* [WHAT THE EXERCISE ASKS] Wherever a line in the material contains the word "Formation", copy that line.
——
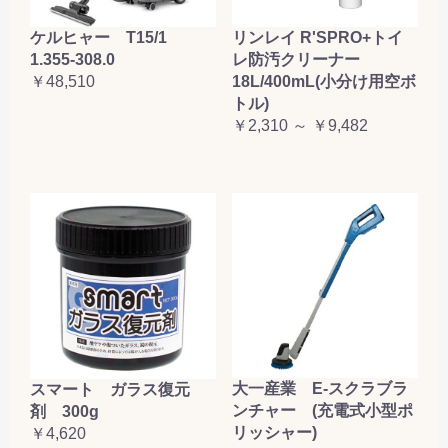
ケルヒャー T15/1
リンレイ R'SPRO+トイ
1.355-308.0
レ防汚クリーナー
￥48,510
18L/400mL(小分け用空ボ
トル)
￥2,310 ～ ￥9,482
大一産業 E-スクラブラ
スマート ガラス復元
ンチャー (充電式小型ポ
剤 300g
リッシャー)
￥4,620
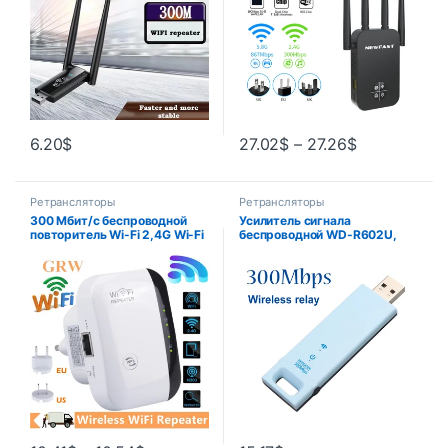
6.20
$
27.02
$
–
27.26
$
Ретрансляторы
Ретрансляторы
300 Мбит/с беспроводной
Усилитель сигнала
повторитель Wi-Fi 2,4G Wi-Fi
беспроводной WD-R602U,
удлинитель 802.11n/b/g
USB 2,0, 2,4 ГГц, 300 Мбит/с
усилитель сетевого сигнала
беспроводной Wi-Fi
повторитель дальнего
действия усилитель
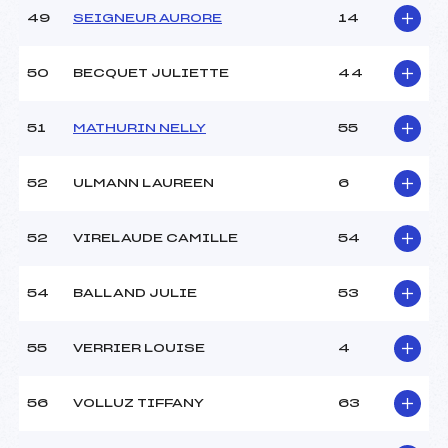
49
SEIGNEUR AURORE
14
50
BECQUET JULIETTE
44
51
MATHURIN NELLY
55
52
ULMANN LAUREEN
6
52
VIRELAUDE CAMILLE
54
54
BALLAND JULIE
53
55
VERRIER LOUISE
4
56
VOLLUZ TIFFANY
63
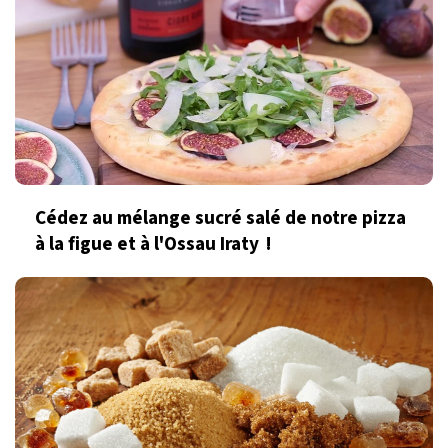
Cédez au mélange sucré salé de notre pizza
à la figue et à l'Ossau Iraty !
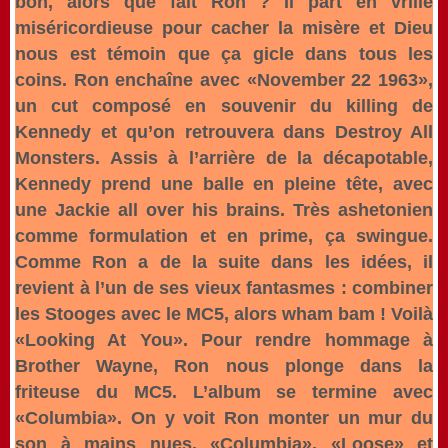
bon, alors que fait Ron ? Il part en vrille
miséricordieuse pour cacher la misère et Dieu
nous est témoin que ça gicle dans tous les
coins. Ron enchaîne avec «November 22 1963»,
un cut composé en souvenir du killing de
Kennedy et qu’on retrouvera dans Destroy All
Monsters. Assis à l’arrière de la décapotable,
Kennedy prend une balle en pleine tête, avec
une Jackie all over his brains. Très ashetonien
comme formulation et en prime, ça swingue.
Comme Ron a de la suite dans les idées, il
revient à l’un de ses vieux fantasmes : combiner
les Stooges avec le MC5, alors wham bam ! Voilà
«Looking At You». Pour rendre hommage à
Brother Wayne, Ron nous plonge dans la
friteuse du MC5. L’album se termine avec
«Columbia». On y voit Ron monter un mur du
son à mains nues. «Columbia», «Loose» et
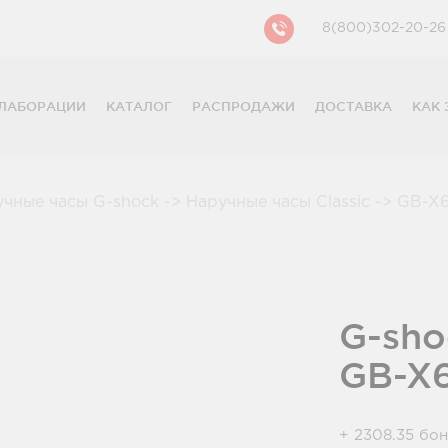
8(800)302-20-26
ЛАБОРАЦИИ
КАТАЛОГ
РАСПРОДАЖИ
ДОСТАВКА
КАК 
CASIO
CITIZEN
GUESS
учные часы G-shock
->
Наручные часы Classic
->
GB-X6
FOSSIL
DIESEL
DKNY
PHILIPP PLEIN
G-sho
GB-X
+ 2308.35 бо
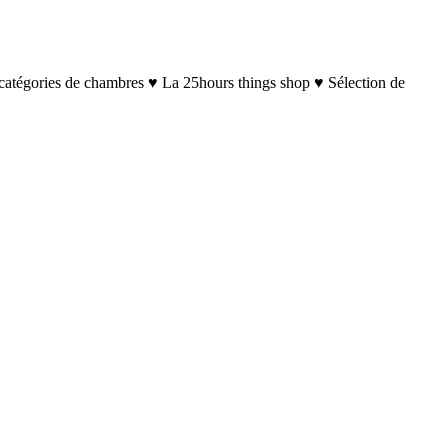
catégories de chambres ♥ La 25hours things shop ♥ Sélection de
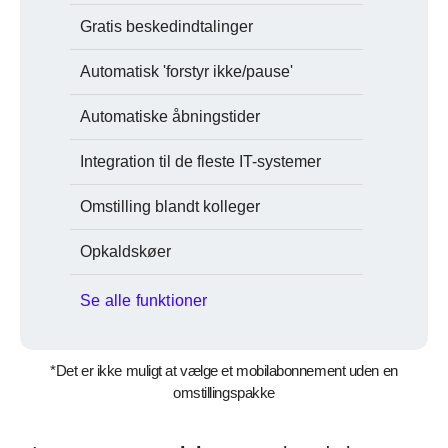
Gratis beskedindtalinger
Automatisk 'forstyr ikke/pause'
Automatiske åbningstider
Integration til de fleste IT-systemer
Omstilling blandt kolleger
Opkaldskøer
Se alle funktioner
*Det er ikke muligt at vælge et mobilabonnement uden en
omstillingspakke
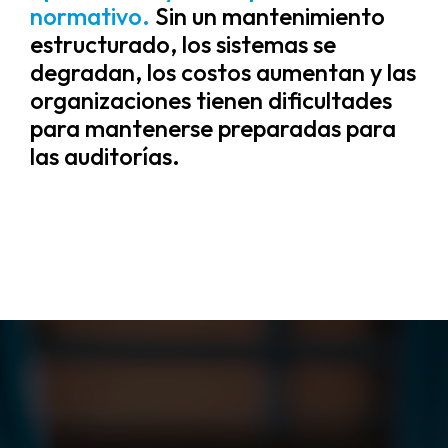
normativo.
Sin un mantenimiento
estructurado, los sistemas se
degradan, los costos aumentan y las
organizaciones tienen dificultades
para mantenerse preparadas para
las auditorías.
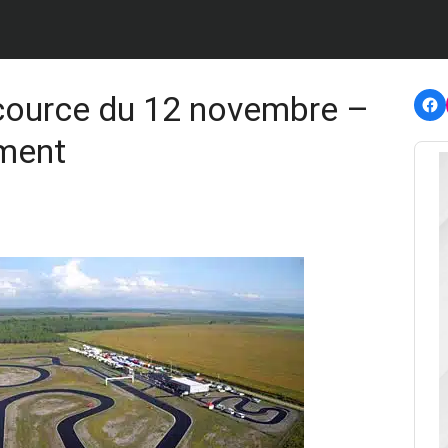
F
cource du 12 novembre –
ement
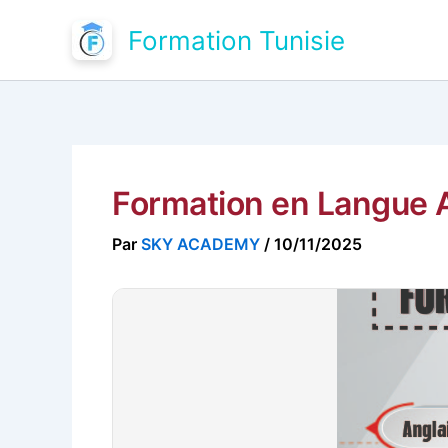
Aller
Formation Tunisie
au
contenu
Formation en Langue 
Par
SKY ACADEMY
/
10/11/2025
——
* [EXERCISE SOLUTION]
Formation Tunisie
Formation en Langue 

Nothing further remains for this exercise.